Saturday, May 14
More startling developments of the past few years have come to light. Here are some that should have been on my recent list:
*During 2020, gun deaths in the U.S. rose to the highest number ever recorded, more than 45,000. This resulted in part from a pandemic-paranoia-inspired gun-buying spree. The homicide rate was the highest since 1994, but half of all deaths were suicides. Black men ages 15 to 34 accounted for 38% of all gun homicide victims in 2020, even though this group represented just 2% of the U.S. population.
*After a 30% increase in drug-overdose deaths during 2020, the rise continued with overdose deaths rising another 15% in 2021. A growing share of deaths involve fentanyl, a class of potent synthetic opioids that are often mixed with other drugs, and methamphetamine, a synthetic stimulant.
*On May 12, 2022 Biden announced that the COVID death total in the U.S. had reached one million.
*The first image of a supermassive black hole at the center of the Milky Way galaxy has been exhibited by the Event Horizon Telescope, an international scientific collaboration.
In personal—and much less galactic—news, we have purchased the 2019 Subaru Outback that we have leased for the past three years. This especially makes sense as we have driven it so little over the period of the pandemic—our odometer shows a bit over 12,000 miles. Kelley Blue Book online shows similar cars selling for around $32,000. If so, ours has barely depreciated, $34,343 being the value at the time of the lease in May of 2019. And all told, we paid a lot less than either figure.
I have been reading the literary novel/high-grade science fiction work Station Eleven by Emily St. John Mandel. The central development of the book is a global pandemic that wipes out 99% of humanity. The author caught a wave, as she published the book in 2014, just ahead of the real-world pandemic. Reading the book is a weird experience: The events it describes are much more dire than those we have undergone. But you can easily imagine that things might have turned out something like they do in Station Eleven–or that an even more severe, coming pandemic could have some of the characteristics Mandel describes.
Large cities have been mostly abandoned. Small bands of human survivors live in former suburban fast-food joints and abandoned airports. People break into a Chili’s to scavenge food; otherwise they eat deer or other slain animals.
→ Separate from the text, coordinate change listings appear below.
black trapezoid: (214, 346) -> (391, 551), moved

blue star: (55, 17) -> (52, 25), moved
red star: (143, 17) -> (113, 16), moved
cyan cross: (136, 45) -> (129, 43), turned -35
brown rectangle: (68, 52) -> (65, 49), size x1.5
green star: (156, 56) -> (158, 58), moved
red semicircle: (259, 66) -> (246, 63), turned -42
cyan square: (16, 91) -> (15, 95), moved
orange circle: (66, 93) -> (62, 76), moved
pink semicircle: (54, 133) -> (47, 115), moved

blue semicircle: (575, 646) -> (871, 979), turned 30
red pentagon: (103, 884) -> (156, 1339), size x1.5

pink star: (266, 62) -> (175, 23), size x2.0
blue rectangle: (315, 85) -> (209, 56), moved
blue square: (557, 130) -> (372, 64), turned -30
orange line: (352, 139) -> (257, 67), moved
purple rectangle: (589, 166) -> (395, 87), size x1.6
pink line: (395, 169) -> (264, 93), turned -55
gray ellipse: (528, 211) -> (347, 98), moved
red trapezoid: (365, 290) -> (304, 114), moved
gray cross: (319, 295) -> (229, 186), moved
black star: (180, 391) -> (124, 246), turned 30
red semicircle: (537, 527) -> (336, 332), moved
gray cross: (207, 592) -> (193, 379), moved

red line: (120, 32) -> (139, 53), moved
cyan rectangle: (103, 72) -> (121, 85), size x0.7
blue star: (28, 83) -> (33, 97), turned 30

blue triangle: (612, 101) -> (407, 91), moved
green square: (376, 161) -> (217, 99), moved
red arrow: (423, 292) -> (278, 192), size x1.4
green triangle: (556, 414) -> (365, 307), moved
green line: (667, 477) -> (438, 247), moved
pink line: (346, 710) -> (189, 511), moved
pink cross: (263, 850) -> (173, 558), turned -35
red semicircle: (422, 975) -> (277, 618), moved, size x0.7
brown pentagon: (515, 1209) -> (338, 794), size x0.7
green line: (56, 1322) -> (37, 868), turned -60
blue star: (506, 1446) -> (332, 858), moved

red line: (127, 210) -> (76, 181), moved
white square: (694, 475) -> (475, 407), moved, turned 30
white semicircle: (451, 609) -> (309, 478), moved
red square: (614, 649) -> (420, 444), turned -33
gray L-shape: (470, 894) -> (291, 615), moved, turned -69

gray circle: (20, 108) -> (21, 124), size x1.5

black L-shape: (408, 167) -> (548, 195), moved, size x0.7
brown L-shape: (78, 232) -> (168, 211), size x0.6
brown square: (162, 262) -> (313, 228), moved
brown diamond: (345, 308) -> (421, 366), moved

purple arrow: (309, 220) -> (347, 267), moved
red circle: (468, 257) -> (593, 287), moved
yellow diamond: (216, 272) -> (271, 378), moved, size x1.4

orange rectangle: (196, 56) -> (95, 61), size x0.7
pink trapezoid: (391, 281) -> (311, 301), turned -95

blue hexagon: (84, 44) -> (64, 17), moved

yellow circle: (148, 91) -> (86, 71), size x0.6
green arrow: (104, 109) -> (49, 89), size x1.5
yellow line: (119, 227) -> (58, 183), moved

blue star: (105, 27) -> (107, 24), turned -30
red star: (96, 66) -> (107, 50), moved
The highways are clotted with abandoned cars, some containing dead victims of the plague. There is no gasoline, no transport at all, and no electricity. Small bands of whacked-out youth, often led by Manson-like “prophets,” roam the countryside, seeking people and things to exploit. Everyone carries weapons.
It’s all horrifying—and spellbinding.
Dinner: Szechuan eggplant and fresh asparagus.
Entertainment: a re-watch of season two of the hugely popular Scandi noir, The Bridge (2012).